Ya hopefully we both have good luck with these farmer tec parts.... I have heard people have good luck with them so we will see....


----------



## a. palmer jr. (Jun 2, 2016)

I run Lawn Boys also but I don't use the same fuel in them that I do in my saws because the mowers use so much more. I use non-ethanol fuel in the saws and ethanol fuel in the Lawn Boy mowers and I used to use Stihl oil but have switched to Echo 2 stroke oil because that's what my local dealer has, really don't notice any difference.

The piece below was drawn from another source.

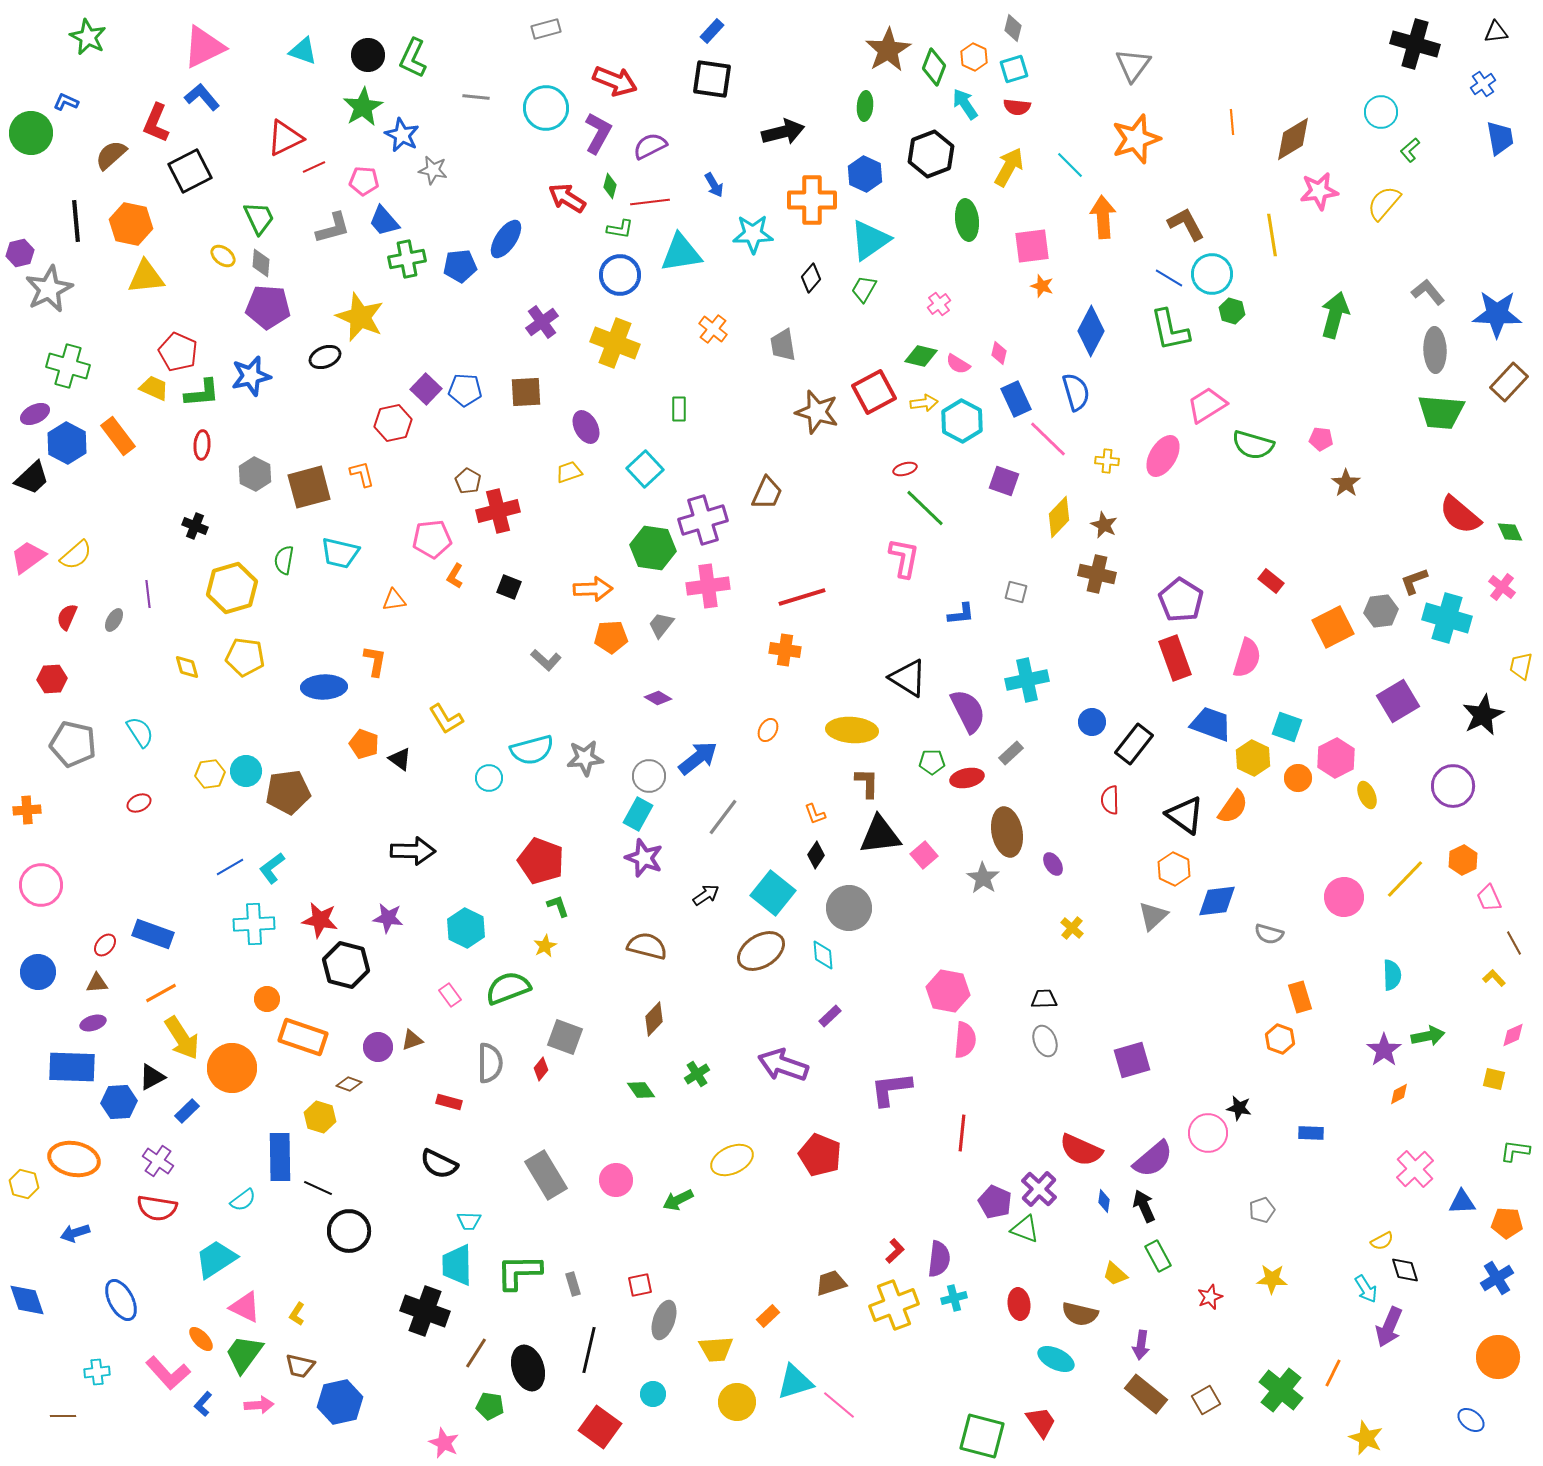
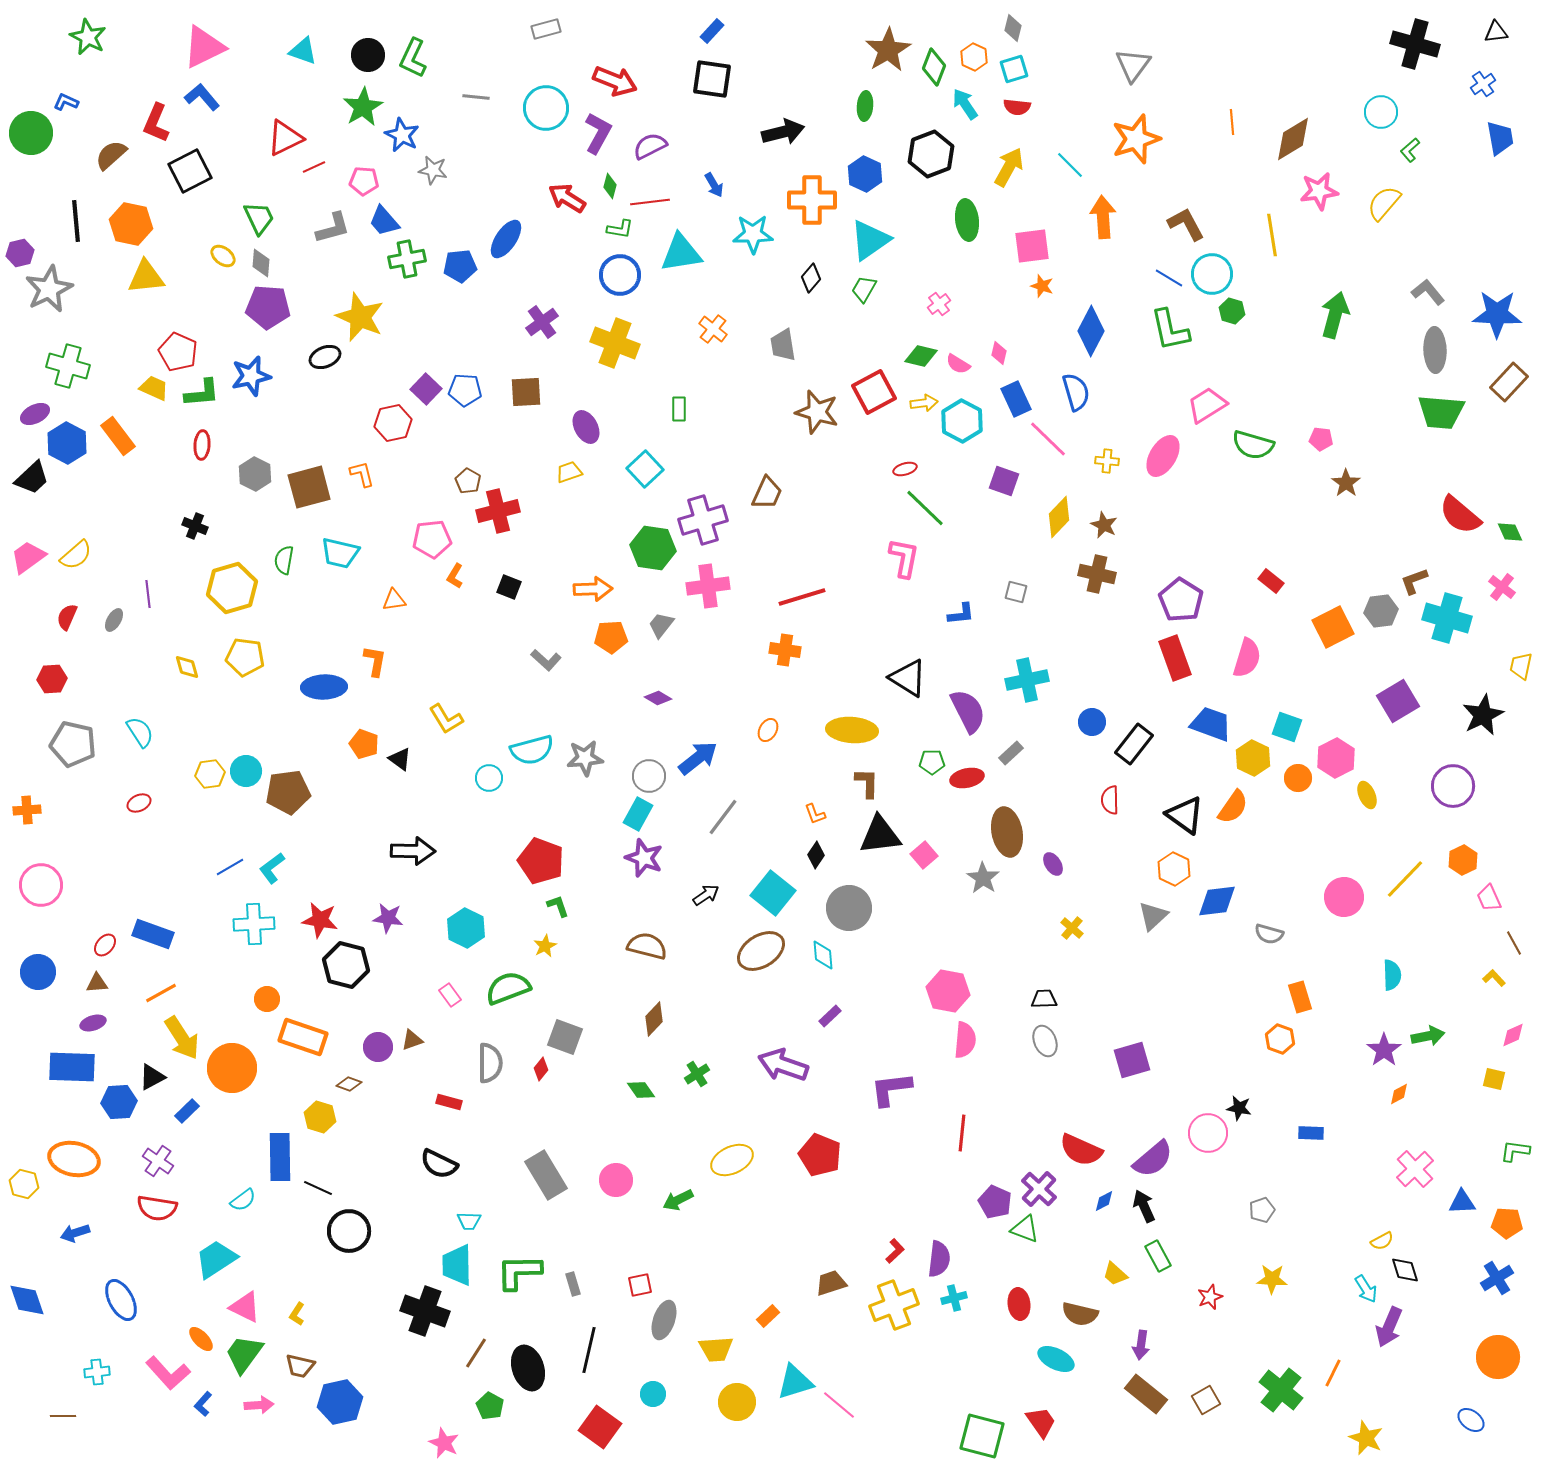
blue diamond at (1104, 1201): rotated 55 degrees clockwise
green pentagon at (490, 1406): rotated 20 degrees clockwise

I got by a little cheaper on my kit, I bought the p/c separately from the seals and spent around $35 or so to change it over to a 390.


----------



## ssm1699 (Jun 2, 2016)

a. palmer jr. said:


> I run Lawn Boys also but I don't use the same fuel in them that I do in my saws because the mowers use so much more. I use non-ethanol fuel in the saws and ethanol fuel in the Lawn Boy mowers and I used to use Stihl oil but have switched to Echo 2 stroke oil because that's what my local dealer has, really don't notice any difference. I got by a little cheaper on my kit, I bought the p/c separately from the seals and spent around $35 or so to change it over to a 390.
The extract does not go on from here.